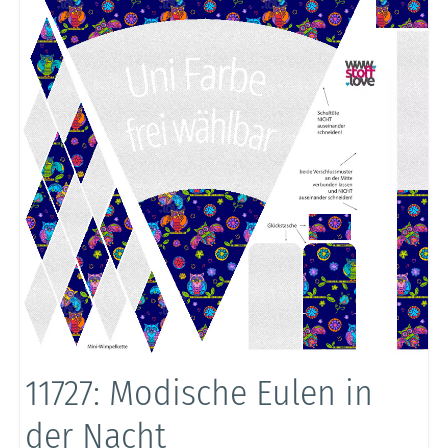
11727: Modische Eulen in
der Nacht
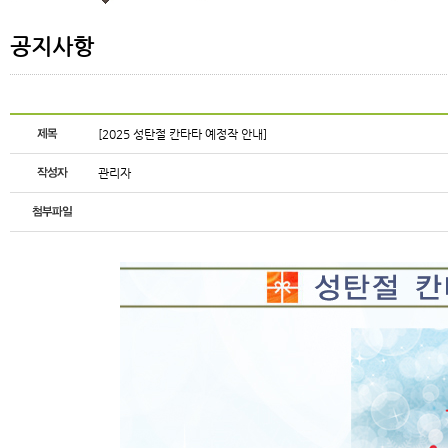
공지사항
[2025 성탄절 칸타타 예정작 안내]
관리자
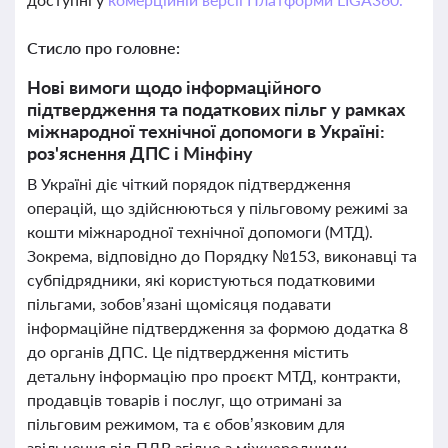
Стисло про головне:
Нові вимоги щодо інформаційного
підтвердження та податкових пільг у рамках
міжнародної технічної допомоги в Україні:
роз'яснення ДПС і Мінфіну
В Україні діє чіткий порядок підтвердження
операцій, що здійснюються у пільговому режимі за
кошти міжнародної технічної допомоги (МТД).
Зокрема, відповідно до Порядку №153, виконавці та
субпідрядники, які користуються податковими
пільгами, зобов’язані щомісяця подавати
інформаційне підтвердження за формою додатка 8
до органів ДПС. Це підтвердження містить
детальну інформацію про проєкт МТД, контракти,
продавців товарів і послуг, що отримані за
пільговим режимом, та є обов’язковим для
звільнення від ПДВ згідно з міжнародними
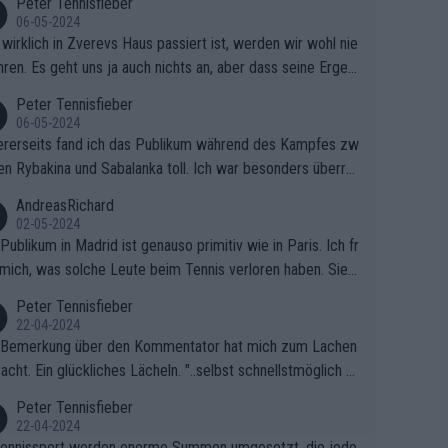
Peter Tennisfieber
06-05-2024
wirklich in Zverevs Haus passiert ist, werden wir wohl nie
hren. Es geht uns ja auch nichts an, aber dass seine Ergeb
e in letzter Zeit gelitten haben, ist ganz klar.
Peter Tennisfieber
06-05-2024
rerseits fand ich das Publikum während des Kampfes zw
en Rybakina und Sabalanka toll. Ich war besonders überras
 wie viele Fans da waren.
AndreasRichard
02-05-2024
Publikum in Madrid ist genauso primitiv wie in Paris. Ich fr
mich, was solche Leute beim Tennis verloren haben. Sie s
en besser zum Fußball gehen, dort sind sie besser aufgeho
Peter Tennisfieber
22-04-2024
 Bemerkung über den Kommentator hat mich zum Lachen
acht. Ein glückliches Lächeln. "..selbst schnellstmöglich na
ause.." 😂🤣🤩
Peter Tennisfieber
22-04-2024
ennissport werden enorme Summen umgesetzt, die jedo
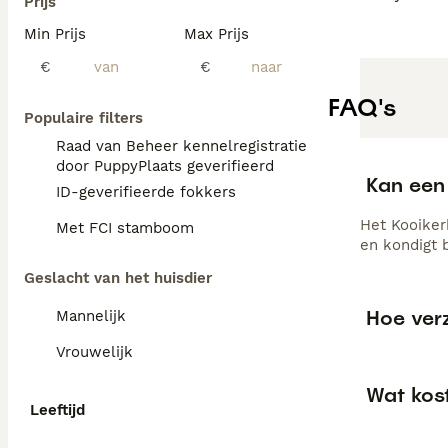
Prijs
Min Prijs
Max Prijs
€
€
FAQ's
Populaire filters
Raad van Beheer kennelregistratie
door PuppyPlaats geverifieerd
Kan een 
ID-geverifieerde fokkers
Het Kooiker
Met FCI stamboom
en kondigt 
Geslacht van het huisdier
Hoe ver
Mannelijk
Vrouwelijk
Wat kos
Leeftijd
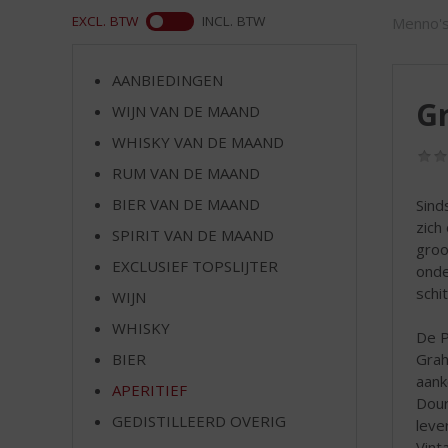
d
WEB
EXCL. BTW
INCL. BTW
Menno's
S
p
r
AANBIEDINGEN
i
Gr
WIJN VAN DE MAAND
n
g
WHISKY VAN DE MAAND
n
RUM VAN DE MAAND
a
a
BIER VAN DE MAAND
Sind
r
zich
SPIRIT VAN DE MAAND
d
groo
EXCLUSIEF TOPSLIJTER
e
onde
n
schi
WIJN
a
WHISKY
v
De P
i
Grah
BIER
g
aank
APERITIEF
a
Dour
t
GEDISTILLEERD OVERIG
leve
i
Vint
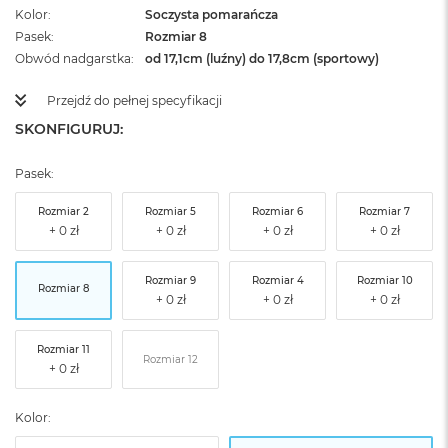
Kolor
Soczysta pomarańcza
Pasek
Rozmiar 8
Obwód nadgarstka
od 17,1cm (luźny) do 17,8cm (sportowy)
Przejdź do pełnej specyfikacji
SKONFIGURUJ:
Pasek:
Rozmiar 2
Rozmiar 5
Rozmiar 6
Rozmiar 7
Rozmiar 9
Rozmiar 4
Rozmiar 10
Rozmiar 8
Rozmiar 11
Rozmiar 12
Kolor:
+ + + + +
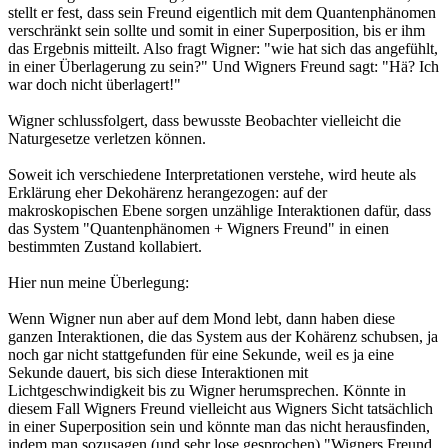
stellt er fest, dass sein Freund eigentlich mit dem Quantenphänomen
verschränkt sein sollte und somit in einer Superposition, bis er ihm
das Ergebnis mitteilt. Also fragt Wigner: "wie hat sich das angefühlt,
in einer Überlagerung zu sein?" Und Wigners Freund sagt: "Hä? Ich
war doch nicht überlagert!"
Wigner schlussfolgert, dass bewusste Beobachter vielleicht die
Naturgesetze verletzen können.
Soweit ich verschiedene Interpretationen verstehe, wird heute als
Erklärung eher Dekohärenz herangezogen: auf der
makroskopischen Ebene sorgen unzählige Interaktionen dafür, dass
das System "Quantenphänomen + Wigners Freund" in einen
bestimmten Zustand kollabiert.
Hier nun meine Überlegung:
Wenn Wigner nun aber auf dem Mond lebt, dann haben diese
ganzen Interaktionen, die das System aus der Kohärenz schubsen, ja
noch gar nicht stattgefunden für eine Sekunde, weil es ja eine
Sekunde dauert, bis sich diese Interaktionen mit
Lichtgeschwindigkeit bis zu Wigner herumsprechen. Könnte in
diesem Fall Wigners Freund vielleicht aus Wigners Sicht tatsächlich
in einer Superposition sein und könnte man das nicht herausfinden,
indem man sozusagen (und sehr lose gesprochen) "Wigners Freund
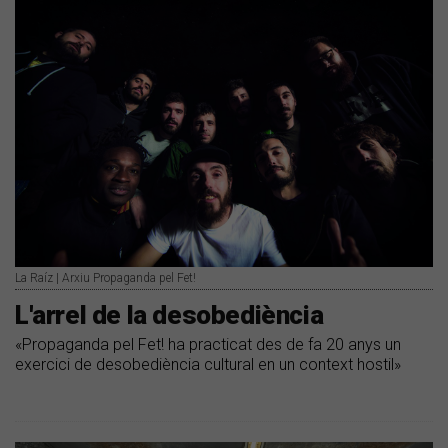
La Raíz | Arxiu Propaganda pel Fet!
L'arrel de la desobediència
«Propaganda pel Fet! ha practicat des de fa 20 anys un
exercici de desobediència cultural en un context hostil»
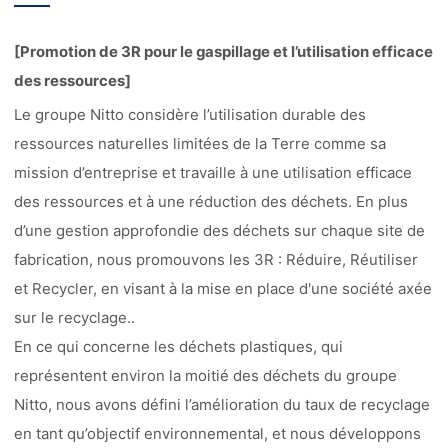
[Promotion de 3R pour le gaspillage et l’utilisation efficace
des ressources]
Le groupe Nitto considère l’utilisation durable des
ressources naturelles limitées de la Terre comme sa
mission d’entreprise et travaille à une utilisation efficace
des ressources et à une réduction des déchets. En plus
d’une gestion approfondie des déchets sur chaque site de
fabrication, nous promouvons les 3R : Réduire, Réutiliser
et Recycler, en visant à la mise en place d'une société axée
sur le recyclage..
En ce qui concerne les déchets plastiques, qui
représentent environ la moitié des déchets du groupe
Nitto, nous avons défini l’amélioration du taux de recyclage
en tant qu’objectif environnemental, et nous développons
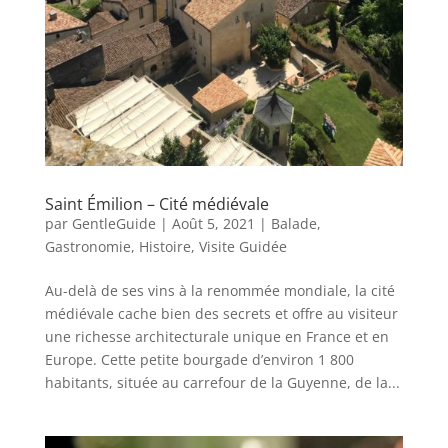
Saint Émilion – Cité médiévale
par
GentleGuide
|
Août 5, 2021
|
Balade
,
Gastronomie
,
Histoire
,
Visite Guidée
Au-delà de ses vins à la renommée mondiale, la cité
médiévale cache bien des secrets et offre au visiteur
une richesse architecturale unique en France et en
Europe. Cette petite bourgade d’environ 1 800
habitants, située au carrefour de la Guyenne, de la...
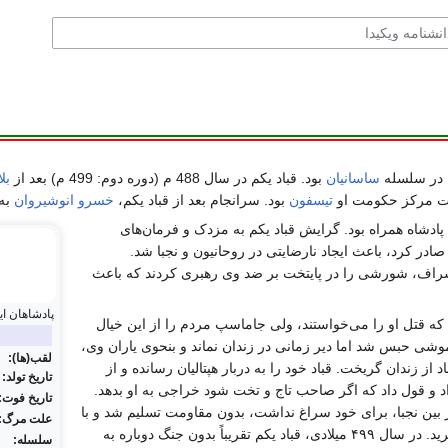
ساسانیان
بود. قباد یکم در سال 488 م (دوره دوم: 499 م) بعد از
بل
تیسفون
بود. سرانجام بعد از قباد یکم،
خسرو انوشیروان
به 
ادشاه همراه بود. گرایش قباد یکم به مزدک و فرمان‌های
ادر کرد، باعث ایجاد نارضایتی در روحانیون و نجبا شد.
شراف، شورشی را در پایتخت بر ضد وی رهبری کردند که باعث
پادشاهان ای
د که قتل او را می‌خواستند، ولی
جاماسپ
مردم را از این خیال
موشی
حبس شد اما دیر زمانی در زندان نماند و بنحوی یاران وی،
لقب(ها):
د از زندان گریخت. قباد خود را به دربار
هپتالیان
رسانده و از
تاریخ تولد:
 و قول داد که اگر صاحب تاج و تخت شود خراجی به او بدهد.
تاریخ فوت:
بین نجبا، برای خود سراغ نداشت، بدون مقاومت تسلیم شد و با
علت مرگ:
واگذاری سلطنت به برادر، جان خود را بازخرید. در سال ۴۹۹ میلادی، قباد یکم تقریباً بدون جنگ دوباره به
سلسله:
+ + + + +
* [What you have to do]: Return exactly the lines that appear in the data above between the line containing "en tant qu’objectif" and the line containing "Europe. Cette petite bourgade d’environ 1 800", both of which are included, and leave the pictures out.

* [Problem solution]:
en tant qu’objectif environnemental, et nous développons
Saint Émilion – Cité médiévale
par
GentleGuide
|
Août 5, 2021
|
Balade
,
Gastronomie
,
Histoire
,
Visite Guidée
Au-delà de ses vins à la renommée mondiale, la cité
médiévale cache bien des secrets et offre au visiteur
une richesse architecturale unique en France et en
Europe. Cette petite bourgade d’environ 1 800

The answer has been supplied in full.